Last year I posted an article (including comments from some of you) regarding how the 2018 hay season had gone. It was one of our most-read articles for the year (Progressive Forage). Mind if I ask you a couple questions about this hay season, to use in another article? Let me know here IF YOU DO NOT want it used. I'll respect that.

1. Several seasons of difficult weather have some producers talking about not planting alfalfa anymore. If you grow alfalfa, are you planning to continue? If not, why not?

2. What changes will you make to your operation based on this year's haying experiences?

3. Will your hay acreage next year increase, decrease or stay the same?

And you know, any other old thing you want to share. But keep it clean ... or I just have to edit it out anyway. 

Thank you for generous support.

Lynn


----------



## stack em up (Mar 7, 2013)

1. I'll plant a little more alfalfa, for my own use. Not selling anymore, no market left in the area unfortunately.

2. Baleage is becoming my go-to choice. With the Minnesota Monsoon Season lasting almost as long as Minnesota Winter and Minnesota Road Construction season, it's the only way I can make quality feed.

3. Hay acreage will increase some, to cover the increase in my sheep flock.

With 2019 being a virtual repeat of 2018 and 2017 more or less, there are a quite a few farmers hanging up the shovel. Tired of fighting weather, markets, the bank. Some guys at that age why burn thru equity just for something to do? Can't blame them one bit. I'm grumpy tonight, sorry Lynn


----------



## Gearclash (Nov 25, 2010)

Well, 2019 was an interesting year for sure.
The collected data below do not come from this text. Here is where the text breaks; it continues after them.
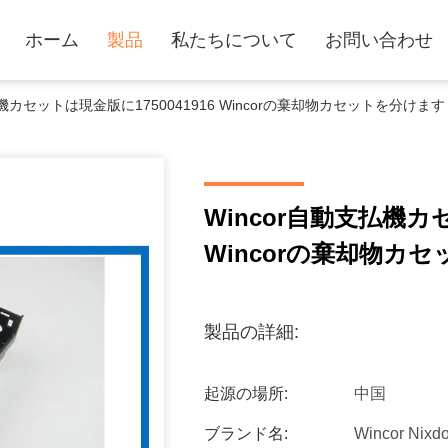
ホーム
製品
私たちについて
お問い合わせ
払機カセットは現金版に1750041916 Wincorの棄却物カセットを分けます
Wincor自動支払機カセ
Wincorの棄却物カ
製品の詳細:
起源の場所:
中国
ブランド名:
Wincor Nixdo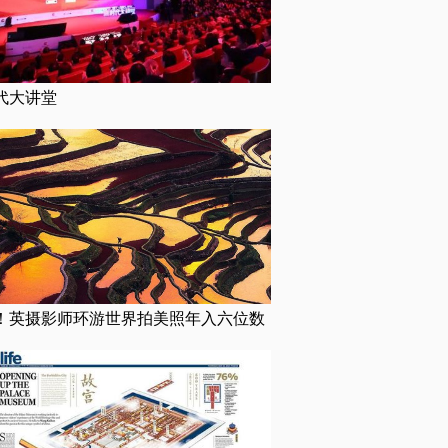
代大讲堂
！英摄影师环游世界拍美照年入六位数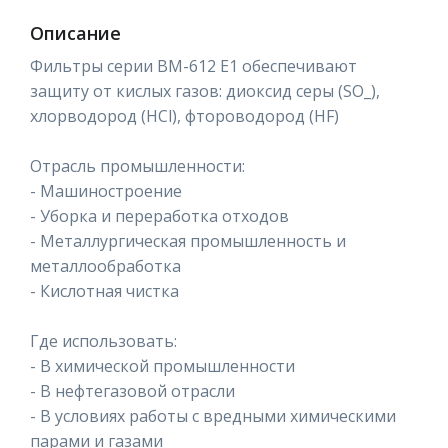
Описание
Фильтры серии ВМ-612 Е1 обеспечивают
защиту от кислых газов: диоксид серы (SO_),
хлорводород (HCl), фтороводород (HF)
Отрасль промышленности:
- Машиностроение
- Уборка и переработка отходов
- Металлургическая промышленность и
металлообработка
- Кислотная чистка
Где использовать:
- В химической промышленности
- В нефтегазовой отрасли
- В условиях работы с вредными химическими
парами и газами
The biggest hurdle seemed to be the persistently high humidity levels. I am convinced that unless our climate changes, trying to make dry alfalfa hay in the middle of summer is a fool's errand. I'm sure my brother will continue to keep the same alfalfa acres, but he chops 3 cuttings of 4 for silage anyway. We did try some baleage this year, it will be interesting to see how that turns out when the time comes to feed it.

One new thing in my arsenal of tricks is raking 2 windrows on one twice. We started raking 2 windrows on one a day before we think alfalfa will be fit to bale dry, then rake two on one again the next day. This accomplishes two things: it gets the orginal swath off the wet dirt a day sooner, and it gets us fewer larger windrows which significantly decreases time spent baling.


----------



## swmnhay (Jun 13, 2008)

I expanded some because I have the demand for it and had prevent plant acres available to seed this summer.

Added a Tedder to the arsenal to aid drying.Quite a few others did also in area this yr.Tedders were far and few between around here before.

A lot more adding Preservative or innoculant when baling

More guys wrapping baleage in area.Not only dairy but for stock cows and sheep.

I added more grass to my Alf/ grass mix to aid in drying.


----------



## endrow (Dec 15, 2011)

stack em up said:


> 1. I'll plant a little more alfalfa, for my own use. Not selling anymore, no market left in the area unfortunately.


 I always try to look ahead ! When you say in the area you mean how local ? And so you are saying there was a market but now there is not ; What happened to the market ? what changed ? Why did it change?


----------



## IH 1586 (Oct 16, 2014)

1. No Alfalfa here.

2.Purchased a sprayer this year and started a spraying program. With these late starts for dry hay and lack of rotations some of the fields are getting on the weedy side. We need to stand out from everybody else that thinks they can bale anything that grows.

Due to the late start this year we ended up baling 1st cutting in Sept. both small squares and baleage. Kind of a trial with the baleage, hope it turns out. The squares, wish we had more of them but due to all the weeds just needed to get it off. More acres may be left til later due to my next remark.

3. Our hay acres are increasing greatly over the next couple years. We took control of a 50 acre block that we are in the process of rejuvenating. 6 acres are reseeded now with 20 getting done next spring. 2021 we are getting back an additional 80 acres. This year we were at 180 acres, next year we will be at approx 230 ares.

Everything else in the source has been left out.